Under the Legco ordinance cited, anyone who creates or joins in a disturbance likely to interrupt the proceedings of the council or a committee, faces a potential fine of HK$10,000 (US$1,290) and imprisonment of up to 12 months.
The same maximum punishment applies to anyone who assaults, interferes with, molests, resists or obstructs any officer of the council while in the execution of his duty.
Earlier, a top government adviser rejected suggestions that political suppression was at play.
Executive Council member Ronny Tong Ka-wah, also a senior counsel, told a radio show: “We can’t say [the arrest] was political suppression or restraining lawmakers’ rights and freedom. Rights and freedom do not mean that you can simply interfere with the operation of the council, or damage its dignity.”
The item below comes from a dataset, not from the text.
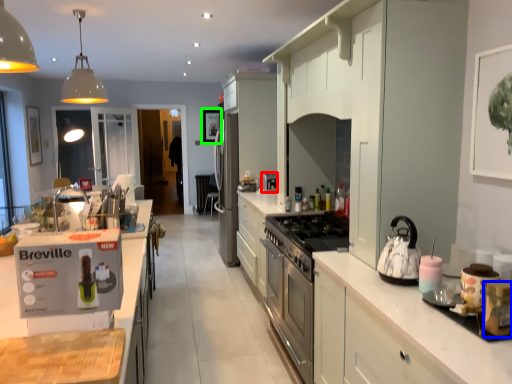 Question: Which object is positioned farthest from coffee machine (highlighted by a red box)? Select from appliance (highlighted by a blue box) and picture frame (highlighted by a green box).

Choices:
 (A) appliance
 (B) picture frame

Answer: (B) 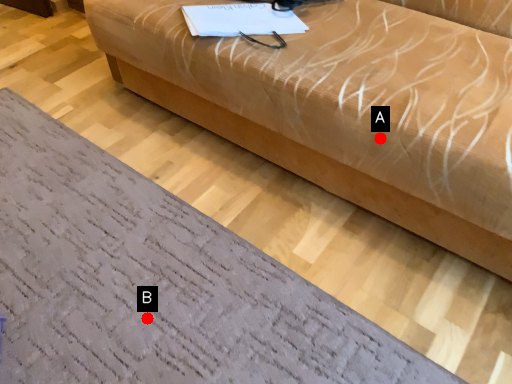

Tong said it was previously established in court, in a case involving former legislator “Long Hair” Leung Kwok-hung, that the Legco ordinance only protected lawmakers’ speech, not other behaviour.
In November 2016, Leung was accused of grabbing a folder belonging to the then development undersecretary Eric Ma Siu-cheung.
Two years later a magistrate found that Leung’s actions were covered by privilege. But the Court of Appeal ruled in June that lawmakers were not immune from contempt charges if they disrupted Legco meetings, and gave the green light to restore criminal proceedings against Leung.
The ex-lawmaker has since applied to the Court of Final Appeal to challenge that ruling.
Alan Leong Kah-kit, chairman of the Civic Party, said there was a political purpose behind the arrests and accused police of being selective in those they targeted under the legislation.
“The ordinance used to be the imperial sword of Legco. But now it is used by the executive authorities led by Carrie Lam Cheng Yuet-ngor to attack lawmakers,” he said.